As of now everything is running pretty much smoothly.
Added a few housekeeping automations: notify if the motor controlling board is unavailable for more than a couple of minutes (having this issue, it turns into unavailable randomly once or twice an hour, just for a second… This is why I need some kind of failsafe automation on the board itself when it’s not connected to HA, work in progress).
Also check if the motors are kept running for two long and switch them off, this can happen when the board becomes “unavailable” comes just at the time HA sends the switch off command. As far as I can tell this ran only once.
They’ve been converted to Home Assistant now, they understand the importance of automatic data collection, and automations.

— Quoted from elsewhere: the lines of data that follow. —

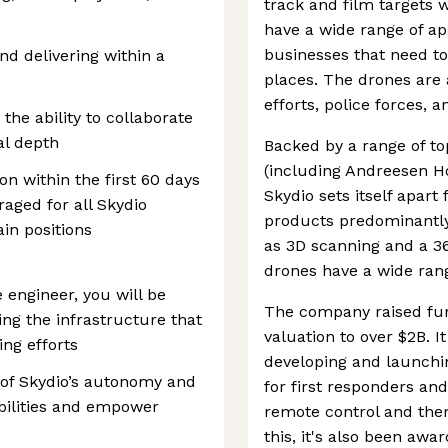
track and film targets w
have a wide range of ap
businesses that need to
nd delivering within a
places. The drones are 
efforts, police forces, 
he ability to collaborate
cal depth
Backed by a range of to
(including Andreesen Ho
on within the first 60 days
Skydio sets itself apart
aged for all Skydio
products predominantly
in positions
as 3D scanning and a 3
drones have a wide rang
 engineer, you will be
The company raised fun
ing the infrastructure that
valuation to over $2B. I
ing efforts
developing and launchi
 of Skydio’s autonomy and
for first responders and
bilities and empower
remote control and ther
this, it's also been aw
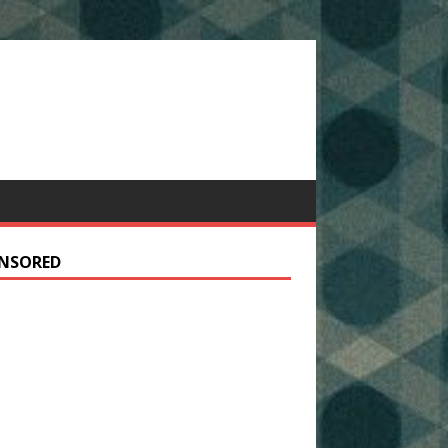
NSORED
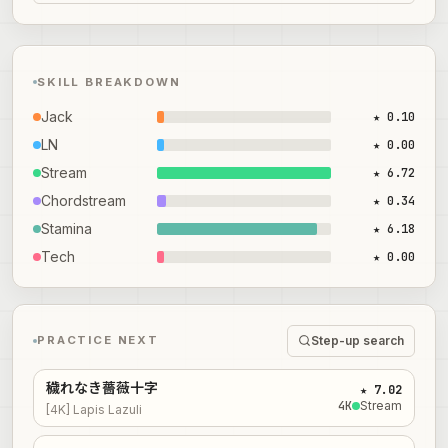
SKILL BREAKDOWN
Jack
★ 0.10
LN
★ 0.00
Stream
★ 6.72
Chordstream
★ 0.34
Stamina
★ 6.18
Tech
★ 0.00
Step-up search
PRACTICE NEXT
穢れなき薔薇十字
★ 7.02
4
K
Stream
[4K] Lapis Lazuli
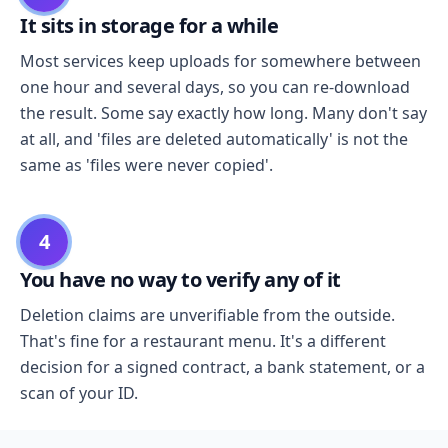
It sits in storage for a while
Most services keep uploads for somewhere between
one hour and several days, so you can re-download
the result. Some say exactly how long. Many don't say
at all, and 'files are deleted automatically' is not the
same as 'files were never copied'.
4
You have no way to verify any of it
Deletion claims are unverifiable from the outside.
That's fine for a restaurant menu. It's a different
decision for a signed contract, a bank statement, or a
scan of your ID.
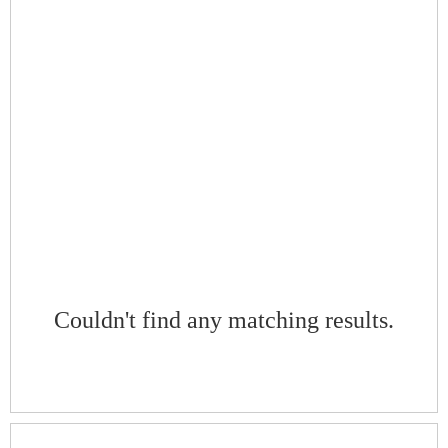
Couldn't find any matching results.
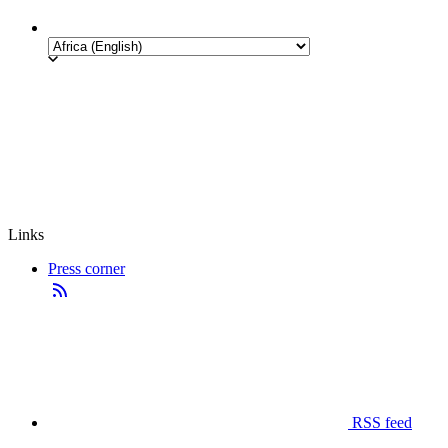
Links
Press corner
RSS feed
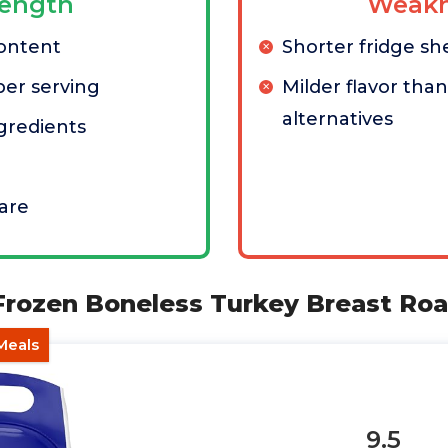
rength
Weakn
content
Shorter fridge shel
per serving
Milder flavor tha
alternatives
ngredients
are
 Frozen Boneless Turkey Breast Roa
Meals
9.5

Some projects planned for the near future:
- pH sensor, saw a post in this forum about this.
- Dissolved oxygen level, haven’t seen it done, but pretty sure I can figure it out
- Water electrical conductivity, same as above.
- Swapping that moody ESP32 board, had a D1 mini almost ready, I fried it.
- Automating the water flow pumps, switching to the backup one in case of flow decrease
- Integrating the covers system
- Starting the gas powered generator in case of power outage, switching everything to auxiliary power, I think this is the most difficult task at hand, I honestly have no clue on how to do it.
- Installing a water level sensor and controlling a pump to add water to the system
- Automating a turbine to aerate the water in case of low oxygen level
Payday, celebrating the success of the first stage with an Argentinian asado, on site.